• Exercise objective: Among the entries below, find each line with "Нижневартовск" and show it.

*** Information provided

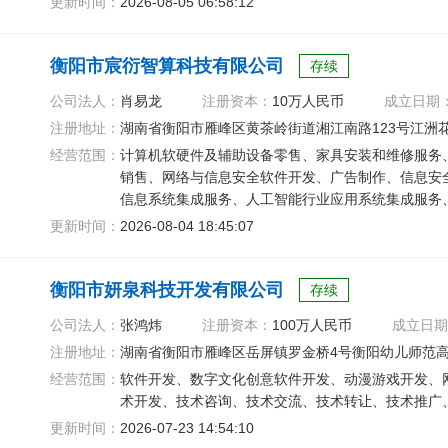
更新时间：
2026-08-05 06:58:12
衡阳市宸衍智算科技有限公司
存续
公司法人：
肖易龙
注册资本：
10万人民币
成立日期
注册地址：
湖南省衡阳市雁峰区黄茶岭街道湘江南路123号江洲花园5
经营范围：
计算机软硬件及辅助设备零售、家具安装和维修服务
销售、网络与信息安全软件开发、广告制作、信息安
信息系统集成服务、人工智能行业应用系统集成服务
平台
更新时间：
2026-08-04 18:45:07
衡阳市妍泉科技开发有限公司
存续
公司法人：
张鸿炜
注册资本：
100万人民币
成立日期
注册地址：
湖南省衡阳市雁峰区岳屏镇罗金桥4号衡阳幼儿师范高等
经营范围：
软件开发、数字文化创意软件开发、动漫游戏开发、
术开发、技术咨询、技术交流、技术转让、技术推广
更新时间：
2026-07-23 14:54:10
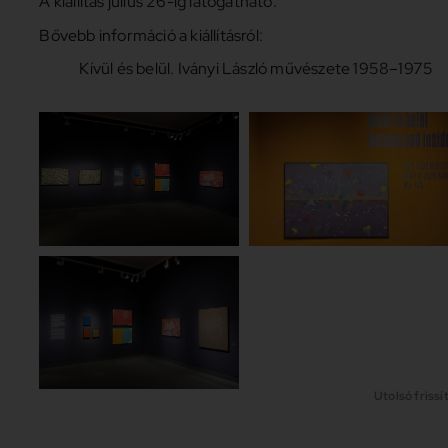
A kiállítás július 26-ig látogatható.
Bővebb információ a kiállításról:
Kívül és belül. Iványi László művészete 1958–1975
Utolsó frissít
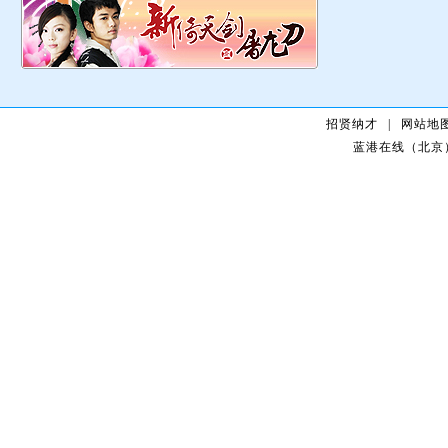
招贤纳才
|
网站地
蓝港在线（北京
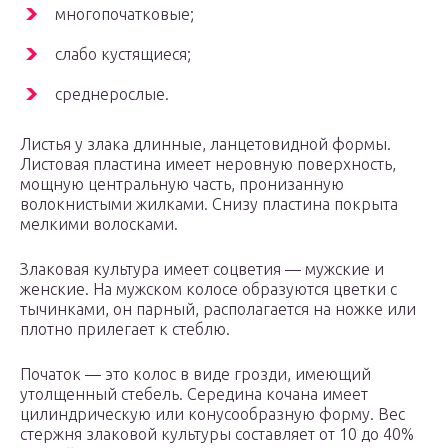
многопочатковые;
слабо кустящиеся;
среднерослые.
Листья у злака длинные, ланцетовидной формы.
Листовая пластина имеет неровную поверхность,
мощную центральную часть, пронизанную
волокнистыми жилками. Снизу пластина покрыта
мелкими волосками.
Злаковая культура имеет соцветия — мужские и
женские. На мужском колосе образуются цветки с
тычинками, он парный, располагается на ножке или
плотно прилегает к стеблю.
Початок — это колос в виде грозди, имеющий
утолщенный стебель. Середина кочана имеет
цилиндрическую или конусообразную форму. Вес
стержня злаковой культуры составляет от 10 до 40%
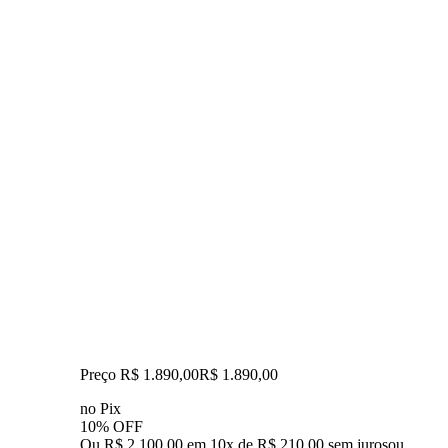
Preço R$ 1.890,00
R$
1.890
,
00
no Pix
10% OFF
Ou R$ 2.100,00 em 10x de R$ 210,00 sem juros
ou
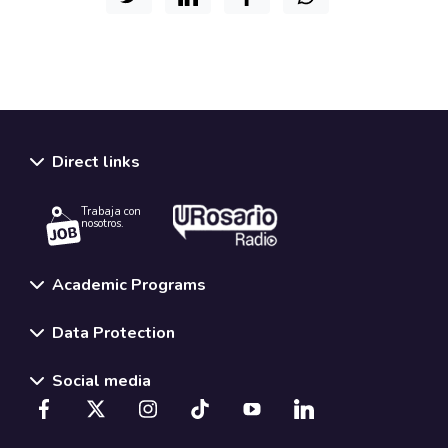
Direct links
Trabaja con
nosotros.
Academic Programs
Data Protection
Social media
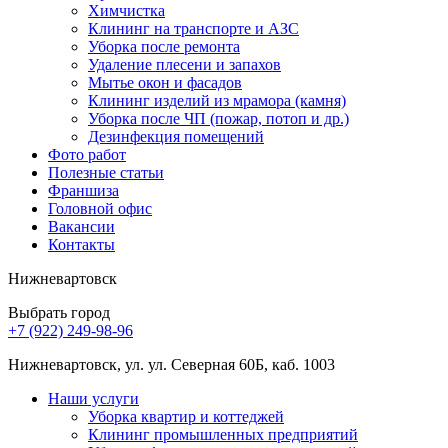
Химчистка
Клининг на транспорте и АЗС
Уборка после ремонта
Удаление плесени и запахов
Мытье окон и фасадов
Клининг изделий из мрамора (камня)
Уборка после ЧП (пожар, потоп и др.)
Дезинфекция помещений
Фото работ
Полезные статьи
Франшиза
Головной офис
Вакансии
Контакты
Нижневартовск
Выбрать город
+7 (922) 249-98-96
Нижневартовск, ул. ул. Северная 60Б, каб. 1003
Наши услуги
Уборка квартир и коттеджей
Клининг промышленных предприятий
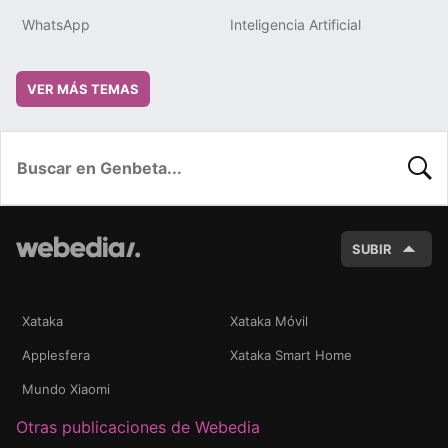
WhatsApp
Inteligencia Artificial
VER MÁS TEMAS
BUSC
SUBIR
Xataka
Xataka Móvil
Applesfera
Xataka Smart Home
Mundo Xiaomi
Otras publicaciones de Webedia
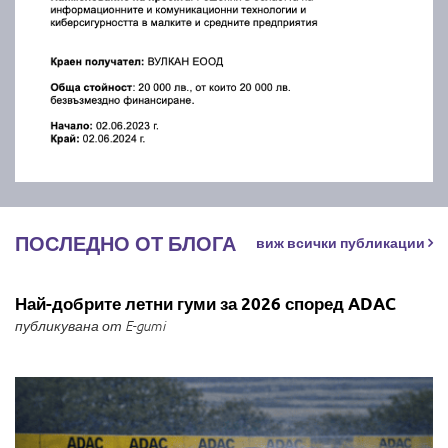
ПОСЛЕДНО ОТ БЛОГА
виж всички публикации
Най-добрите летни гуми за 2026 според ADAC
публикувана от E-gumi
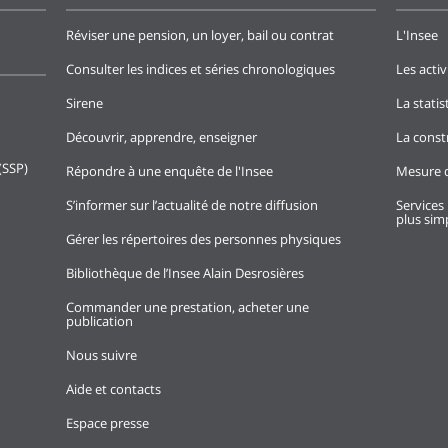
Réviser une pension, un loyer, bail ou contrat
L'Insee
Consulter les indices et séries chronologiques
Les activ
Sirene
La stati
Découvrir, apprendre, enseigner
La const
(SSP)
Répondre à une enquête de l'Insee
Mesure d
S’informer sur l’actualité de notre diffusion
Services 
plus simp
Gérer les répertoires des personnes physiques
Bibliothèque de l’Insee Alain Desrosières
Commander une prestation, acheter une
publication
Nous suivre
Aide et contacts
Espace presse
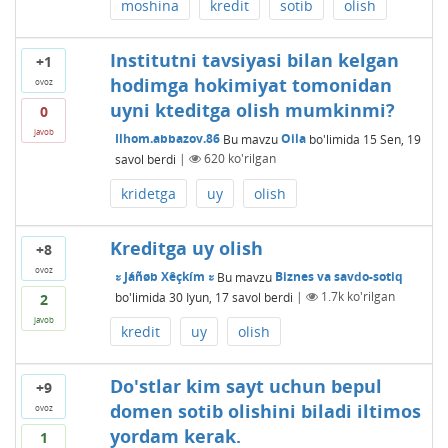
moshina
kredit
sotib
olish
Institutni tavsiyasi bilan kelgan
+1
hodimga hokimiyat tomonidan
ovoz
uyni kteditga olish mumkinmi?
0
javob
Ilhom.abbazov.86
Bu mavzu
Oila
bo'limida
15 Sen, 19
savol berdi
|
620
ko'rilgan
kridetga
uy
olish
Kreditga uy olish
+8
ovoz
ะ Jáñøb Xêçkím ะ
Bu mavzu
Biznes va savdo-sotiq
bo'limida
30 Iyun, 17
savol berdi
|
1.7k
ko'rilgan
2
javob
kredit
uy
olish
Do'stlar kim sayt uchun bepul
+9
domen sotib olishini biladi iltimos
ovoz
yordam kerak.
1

******

• Your response:
Нижневартовск
Нижневартовск, ул. ул. Северная 60Б, каб. 1003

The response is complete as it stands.